* _Supplied information_:
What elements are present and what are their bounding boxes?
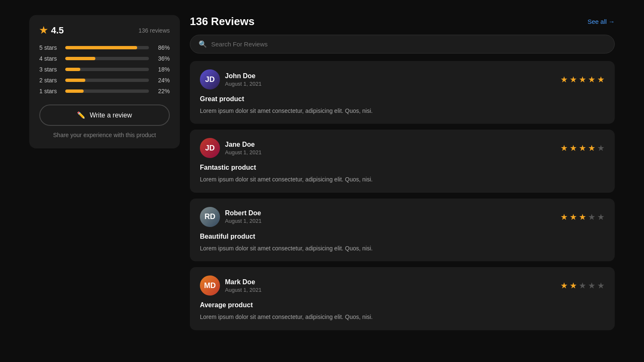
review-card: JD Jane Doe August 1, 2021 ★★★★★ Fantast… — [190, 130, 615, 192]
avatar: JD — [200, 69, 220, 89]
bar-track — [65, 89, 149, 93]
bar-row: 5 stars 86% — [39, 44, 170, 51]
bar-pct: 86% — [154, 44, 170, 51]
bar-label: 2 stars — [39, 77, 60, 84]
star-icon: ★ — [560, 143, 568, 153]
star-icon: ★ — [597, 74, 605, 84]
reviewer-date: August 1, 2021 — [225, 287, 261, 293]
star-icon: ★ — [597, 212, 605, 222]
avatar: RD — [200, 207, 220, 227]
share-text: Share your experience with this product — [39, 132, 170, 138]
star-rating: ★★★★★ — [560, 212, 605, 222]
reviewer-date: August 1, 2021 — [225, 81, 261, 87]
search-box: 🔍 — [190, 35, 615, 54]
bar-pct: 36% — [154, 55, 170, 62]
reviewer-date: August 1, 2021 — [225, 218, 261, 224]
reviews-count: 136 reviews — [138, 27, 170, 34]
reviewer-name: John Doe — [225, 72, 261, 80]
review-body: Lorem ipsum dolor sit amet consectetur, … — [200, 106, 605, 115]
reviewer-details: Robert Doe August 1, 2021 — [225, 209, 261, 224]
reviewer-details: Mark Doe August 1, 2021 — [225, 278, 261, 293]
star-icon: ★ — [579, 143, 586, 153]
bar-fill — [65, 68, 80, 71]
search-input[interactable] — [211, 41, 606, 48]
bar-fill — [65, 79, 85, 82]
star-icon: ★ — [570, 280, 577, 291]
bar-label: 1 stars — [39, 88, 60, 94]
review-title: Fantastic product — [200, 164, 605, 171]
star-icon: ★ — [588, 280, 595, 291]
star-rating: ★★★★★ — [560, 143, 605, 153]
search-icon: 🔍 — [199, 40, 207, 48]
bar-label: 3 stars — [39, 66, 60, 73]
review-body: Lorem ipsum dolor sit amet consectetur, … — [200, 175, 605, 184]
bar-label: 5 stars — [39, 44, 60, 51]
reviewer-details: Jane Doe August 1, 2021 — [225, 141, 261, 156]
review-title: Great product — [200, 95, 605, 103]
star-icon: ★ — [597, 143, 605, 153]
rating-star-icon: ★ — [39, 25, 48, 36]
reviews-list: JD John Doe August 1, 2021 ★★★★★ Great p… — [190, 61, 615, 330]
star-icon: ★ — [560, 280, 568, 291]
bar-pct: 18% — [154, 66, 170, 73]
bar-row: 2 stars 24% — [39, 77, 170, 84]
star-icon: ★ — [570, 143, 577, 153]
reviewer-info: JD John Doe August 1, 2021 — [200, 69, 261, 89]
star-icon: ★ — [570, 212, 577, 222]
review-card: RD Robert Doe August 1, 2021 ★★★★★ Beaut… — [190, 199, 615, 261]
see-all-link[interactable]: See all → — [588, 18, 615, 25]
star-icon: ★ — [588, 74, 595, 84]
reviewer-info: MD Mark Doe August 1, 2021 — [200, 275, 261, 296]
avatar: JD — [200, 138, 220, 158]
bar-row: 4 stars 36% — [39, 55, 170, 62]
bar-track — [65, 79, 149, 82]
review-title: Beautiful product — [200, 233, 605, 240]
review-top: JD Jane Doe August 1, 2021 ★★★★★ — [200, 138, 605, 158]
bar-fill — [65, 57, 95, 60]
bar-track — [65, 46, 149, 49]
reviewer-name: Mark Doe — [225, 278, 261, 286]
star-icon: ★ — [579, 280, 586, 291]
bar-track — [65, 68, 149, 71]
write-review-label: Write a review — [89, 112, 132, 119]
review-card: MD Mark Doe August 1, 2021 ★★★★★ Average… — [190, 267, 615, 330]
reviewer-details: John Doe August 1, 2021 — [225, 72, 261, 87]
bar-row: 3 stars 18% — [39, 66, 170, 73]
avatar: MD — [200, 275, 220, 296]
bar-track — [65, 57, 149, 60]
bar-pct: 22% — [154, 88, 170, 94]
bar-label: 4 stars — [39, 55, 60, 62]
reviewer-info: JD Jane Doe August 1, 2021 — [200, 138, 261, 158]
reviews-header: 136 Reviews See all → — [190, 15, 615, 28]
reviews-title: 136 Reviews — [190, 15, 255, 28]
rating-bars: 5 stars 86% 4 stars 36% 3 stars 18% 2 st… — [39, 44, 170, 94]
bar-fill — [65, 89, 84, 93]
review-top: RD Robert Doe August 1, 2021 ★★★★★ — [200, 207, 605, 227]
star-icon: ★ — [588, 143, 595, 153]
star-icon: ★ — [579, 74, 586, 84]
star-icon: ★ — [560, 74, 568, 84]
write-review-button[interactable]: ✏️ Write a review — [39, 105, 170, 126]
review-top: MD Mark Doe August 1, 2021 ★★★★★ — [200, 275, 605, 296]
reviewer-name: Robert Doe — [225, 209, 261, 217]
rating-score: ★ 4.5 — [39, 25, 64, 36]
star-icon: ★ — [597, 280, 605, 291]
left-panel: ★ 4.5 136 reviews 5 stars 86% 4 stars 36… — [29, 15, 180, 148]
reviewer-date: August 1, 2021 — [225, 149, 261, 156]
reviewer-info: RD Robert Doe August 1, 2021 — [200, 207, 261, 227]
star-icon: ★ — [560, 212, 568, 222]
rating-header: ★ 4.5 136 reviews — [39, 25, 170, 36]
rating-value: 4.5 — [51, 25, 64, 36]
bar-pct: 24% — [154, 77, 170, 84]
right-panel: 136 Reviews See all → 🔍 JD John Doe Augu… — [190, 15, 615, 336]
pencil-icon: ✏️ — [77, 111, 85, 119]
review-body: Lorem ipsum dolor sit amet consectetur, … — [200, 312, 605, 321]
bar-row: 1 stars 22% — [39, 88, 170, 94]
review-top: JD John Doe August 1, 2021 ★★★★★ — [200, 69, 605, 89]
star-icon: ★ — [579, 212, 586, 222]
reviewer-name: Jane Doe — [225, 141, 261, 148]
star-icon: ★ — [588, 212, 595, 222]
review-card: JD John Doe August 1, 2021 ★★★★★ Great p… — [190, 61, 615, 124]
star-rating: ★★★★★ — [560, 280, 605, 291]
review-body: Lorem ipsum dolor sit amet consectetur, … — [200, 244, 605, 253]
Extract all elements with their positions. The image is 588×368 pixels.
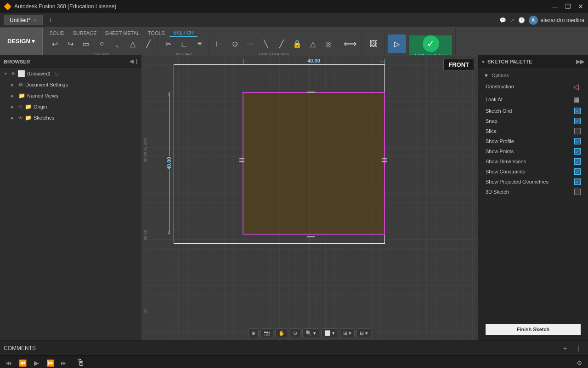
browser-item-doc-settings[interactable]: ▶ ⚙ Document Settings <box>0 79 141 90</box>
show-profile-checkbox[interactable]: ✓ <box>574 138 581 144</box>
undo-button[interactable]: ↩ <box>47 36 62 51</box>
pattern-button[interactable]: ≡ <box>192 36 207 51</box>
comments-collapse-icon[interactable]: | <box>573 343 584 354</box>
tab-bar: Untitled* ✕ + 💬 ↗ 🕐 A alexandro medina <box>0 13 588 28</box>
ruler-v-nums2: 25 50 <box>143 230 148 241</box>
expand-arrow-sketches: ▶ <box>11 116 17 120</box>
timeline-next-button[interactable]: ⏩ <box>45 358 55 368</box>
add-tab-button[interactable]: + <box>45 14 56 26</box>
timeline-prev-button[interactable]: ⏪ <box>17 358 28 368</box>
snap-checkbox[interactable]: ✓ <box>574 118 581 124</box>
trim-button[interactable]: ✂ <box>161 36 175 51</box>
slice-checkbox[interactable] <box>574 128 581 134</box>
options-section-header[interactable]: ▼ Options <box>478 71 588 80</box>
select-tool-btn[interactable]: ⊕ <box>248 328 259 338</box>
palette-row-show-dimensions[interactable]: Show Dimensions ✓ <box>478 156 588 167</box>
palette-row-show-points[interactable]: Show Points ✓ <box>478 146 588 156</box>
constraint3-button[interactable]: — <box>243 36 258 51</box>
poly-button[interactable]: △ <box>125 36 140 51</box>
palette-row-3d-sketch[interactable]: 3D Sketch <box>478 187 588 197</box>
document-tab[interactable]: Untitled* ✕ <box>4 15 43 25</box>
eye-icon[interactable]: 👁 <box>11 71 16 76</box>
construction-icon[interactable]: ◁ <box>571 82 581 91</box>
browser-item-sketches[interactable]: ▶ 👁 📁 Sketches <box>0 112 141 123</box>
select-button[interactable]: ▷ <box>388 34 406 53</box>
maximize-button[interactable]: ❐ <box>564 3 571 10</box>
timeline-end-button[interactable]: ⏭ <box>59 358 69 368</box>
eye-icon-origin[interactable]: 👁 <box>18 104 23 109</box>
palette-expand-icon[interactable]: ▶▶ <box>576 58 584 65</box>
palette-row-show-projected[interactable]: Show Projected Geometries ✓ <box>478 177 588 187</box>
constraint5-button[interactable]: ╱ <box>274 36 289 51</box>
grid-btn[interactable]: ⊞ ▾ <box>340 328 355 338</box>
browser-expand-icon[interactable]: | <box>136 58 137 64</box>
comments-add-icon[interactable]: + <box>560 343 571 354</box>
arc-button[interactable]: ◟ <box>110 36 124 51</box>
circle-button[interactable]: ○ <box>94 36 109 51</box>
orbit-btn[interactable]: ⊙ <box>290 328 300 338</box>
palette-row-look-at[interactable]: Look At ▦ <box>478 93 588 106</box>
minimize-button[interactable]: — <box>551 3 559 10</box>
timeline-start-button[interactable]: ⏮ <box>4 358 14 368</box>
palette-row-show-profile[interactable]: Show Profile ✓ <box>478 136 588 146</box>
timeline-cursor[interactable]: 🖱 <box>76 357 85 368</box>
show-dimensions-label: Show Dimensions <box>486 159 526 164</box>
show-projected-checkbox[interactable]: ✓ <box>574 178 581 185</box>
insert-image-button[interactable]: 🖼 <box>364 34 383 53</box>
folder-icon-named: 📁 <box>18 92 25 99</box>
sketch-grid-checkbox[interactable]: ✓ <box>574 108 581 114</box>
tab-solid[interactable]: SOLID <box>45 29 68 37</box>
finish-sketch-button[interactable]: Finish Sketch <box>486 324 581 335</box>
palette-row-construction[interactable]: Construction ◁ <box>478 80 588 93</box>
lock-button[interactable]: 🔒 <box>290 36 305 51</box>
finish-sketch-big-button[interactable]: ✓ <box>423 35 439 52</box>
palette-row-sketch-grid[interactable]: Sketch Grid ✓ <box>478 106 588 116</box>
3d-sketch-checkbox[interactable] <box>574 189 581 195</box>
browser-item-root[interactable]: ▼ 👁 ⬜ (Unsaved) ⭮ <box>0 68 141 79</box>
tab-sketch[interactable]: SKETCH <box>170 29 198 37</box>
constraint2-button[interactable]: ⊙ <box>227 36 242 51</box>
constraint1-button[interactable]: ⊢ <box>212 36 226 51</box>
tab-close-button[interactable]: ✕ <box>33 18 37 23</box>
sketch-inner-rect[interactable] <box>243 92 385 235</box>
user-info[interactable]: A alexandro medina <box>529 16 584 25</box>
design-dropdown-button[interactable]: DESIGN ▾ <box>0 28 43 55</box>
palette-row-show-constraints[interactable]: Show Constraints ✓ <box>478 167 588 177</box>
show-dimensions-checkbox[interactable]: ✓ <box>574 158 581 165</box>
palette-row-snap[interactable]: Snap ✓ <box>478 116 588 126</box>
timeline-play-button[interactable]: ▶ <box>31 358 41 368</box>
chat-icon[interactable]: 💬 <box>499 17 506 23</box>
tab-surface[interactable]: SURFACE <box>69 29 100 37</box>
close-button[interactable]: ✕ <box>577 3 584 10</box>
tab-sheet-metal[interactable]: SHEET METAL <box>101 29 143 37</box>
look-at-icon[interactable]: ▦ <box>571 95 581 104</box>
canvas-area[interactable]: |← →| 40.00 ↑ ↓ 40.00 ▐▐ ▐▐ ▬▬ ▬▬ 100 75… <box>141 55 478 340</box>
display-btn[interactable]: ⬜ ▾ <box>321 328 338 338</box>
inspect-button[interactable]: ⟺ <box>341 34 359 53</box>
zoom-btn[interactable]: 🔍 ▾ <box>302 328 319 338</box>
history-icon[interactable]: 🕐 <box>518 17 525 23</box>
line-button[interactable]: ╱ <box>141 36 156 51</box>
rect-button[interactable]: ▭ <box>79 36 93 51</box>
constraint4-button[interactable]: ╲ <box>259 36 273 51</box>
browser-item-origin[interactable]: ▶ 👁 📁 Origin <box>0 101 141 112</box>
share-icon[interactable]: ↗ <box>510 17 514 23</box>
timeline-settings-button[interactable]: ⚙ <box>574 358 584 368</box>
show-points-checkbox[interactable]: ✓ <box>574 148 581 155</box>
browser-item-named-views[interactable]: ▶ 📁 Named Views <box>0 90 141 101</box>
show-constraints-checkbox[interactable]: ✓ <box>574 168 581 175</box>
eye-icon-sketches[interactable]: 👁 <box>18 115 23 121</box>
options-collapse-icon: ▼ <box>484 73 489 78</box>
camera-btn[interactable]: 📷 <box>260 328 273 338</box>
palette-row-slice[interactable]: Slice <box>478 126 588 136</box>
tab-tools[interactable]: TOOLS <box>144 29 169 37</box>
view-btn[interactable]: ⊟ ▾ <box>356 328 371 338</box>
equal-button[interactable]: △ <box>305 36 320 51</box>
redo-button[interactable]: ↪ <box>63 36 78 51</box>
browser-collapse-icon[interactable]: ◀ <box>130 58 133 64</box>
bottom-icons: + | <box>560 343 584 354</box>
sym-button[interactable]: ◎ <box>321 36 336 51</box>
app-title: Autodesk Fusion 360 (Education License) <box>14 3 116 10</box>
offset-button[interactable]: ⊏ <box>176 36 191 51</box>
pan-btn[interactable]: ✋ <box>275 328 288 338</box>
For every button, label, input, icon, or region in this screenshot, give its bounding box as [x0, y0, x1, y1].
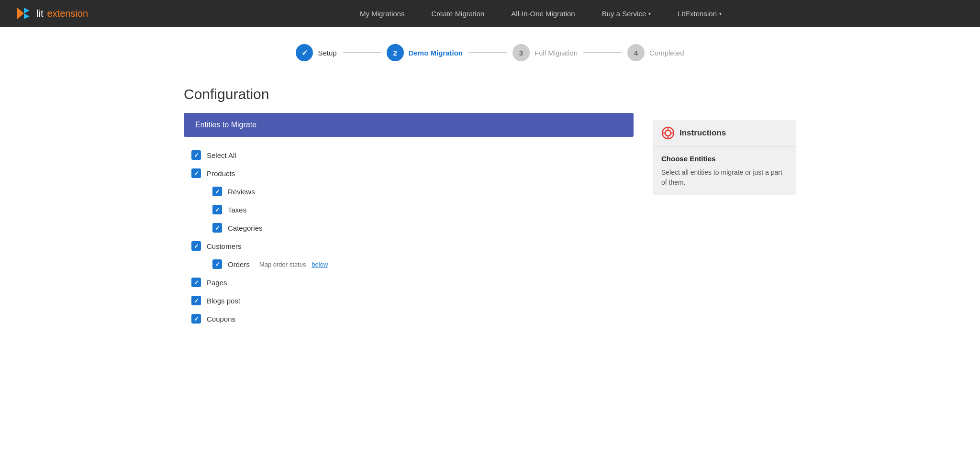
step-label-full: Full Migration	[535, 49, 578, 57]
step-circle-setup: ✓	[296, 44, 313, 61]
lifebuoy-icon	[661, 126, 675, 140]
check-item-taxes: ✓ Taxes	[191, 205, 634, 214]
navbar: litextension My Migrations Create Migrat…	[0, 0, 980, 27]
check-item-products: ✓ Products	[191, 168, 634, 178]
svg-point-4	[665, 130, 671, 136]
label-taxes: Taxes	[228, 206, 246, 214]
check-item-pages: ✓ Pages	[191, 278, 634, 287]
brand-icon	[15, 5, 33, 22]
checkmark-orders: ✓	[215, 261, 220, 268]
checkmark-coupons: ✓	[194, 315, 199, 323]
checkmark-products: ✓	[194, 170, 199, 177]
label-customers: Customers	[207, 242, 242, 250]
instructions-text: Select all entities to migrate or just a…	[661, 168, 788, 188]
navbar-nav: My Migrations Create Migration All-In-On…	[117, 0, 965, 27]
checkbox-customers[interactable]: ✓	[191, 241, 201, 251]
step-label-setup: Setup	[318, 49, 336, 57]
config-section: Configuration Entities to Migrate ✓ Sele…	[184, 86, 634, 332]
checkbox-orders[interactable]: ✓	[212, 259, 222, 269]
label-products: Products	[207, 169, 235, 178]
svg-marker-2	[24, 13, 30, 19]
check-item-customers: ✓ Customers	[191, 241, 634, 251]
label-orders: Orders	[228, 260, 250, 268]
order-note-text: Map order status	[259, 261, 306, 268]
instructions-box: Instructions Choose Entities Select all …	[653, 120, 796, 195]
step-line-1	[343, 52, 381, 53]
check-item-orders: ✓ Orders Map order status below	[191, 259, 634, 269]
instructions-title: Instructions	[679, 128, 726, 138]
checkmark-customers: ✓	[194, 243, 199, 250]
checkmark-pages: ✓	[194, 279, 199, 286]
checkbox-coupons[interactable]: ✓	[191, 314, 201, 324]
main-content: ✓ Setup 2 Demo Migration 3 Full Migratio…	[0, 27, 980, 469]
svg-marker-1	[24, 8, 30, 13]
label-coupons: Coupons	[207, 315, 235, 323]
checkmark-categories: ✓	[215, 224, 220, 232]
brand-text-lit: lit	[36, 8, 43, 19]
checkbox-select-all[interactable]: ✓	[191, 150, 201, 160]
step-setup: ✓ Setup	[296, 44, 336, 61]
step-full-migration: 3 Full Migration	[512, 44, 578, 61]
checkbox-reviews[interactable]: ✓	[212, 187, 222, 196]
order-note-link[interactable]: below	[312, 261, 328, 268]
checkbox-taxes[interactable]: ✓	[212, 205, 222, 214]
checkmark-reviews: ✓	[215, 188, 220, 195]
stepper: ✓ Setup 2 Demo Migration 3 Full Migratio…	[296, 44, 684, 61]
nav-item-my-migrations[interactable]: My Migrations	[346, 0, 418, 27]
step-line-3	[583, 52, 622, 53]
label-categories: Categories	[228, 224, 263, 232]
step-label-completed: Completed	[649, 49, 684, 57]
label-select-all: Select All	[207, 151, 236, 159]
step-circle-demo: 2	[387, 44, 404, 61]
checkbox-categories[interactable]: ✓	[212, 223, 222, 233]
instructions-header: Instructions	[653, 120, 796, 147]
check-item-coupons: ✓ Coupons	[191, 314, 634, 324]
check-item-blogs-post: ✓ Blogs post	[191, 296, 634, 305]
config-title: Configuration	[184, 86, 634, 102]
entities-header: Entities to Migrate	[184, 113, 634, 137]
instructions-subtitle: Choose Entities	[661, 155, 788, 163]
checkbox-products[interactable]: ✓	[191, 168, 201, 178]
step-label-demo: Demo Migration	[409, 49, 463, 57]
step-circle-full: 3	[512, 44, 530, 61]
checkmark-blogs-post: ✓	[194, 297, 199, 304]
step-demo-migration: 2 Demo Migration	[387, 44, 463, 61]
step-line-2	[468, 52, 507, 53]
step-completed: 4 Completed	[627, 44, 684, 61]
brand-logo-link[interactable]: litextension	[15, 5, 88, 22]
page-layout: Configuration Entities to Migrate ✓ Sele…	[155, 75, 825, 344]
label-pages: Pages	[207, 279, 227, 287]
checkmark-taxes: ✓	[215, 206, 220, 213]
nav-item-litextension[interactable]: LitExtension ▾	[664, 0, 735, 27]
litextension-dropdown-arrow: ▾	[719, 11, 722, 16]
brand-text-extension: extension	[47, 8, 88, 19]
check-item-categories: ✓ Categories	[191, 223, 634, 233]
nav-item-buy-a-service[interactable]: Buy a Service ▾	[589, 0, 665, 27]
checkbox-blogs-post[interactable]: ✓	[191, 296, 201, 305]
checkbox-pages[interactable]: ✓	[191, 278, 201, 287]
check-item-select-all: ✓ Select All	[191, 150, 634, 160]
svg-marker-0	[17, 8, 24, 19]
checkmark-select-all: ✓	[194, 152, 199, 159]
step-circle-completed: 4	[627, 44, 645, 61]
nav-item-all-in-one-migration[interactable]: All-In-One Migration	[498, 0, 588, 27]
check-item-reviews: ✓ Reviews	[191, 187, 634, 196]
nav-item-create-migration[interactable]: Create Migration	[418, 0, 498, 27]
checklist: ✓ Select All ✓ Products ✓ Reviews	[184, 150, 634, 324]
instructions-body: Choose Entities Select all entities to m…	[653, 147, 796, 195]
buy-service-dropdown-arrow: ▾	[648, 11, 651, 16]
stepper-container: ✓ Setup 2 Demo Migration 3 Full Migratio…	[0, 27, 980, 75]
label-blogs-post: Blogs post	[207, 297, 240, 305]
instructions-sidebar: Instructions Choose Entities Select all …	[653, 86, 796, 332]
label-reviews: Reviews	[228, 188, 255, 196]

* _Exercise description_: When you find a line in the records that contains the word "categories", copy it.

* _Response for this exercise_:
checkmark-categories: ✓	[215, 224, 220, 232]
label-categories: Categories	[228, 224, 263, 232]
checkbox-categories[interactable]: ✓	[212, 223, 222, 233]
check-item-categories: ✓ Categories	[191, 223, 634, 233]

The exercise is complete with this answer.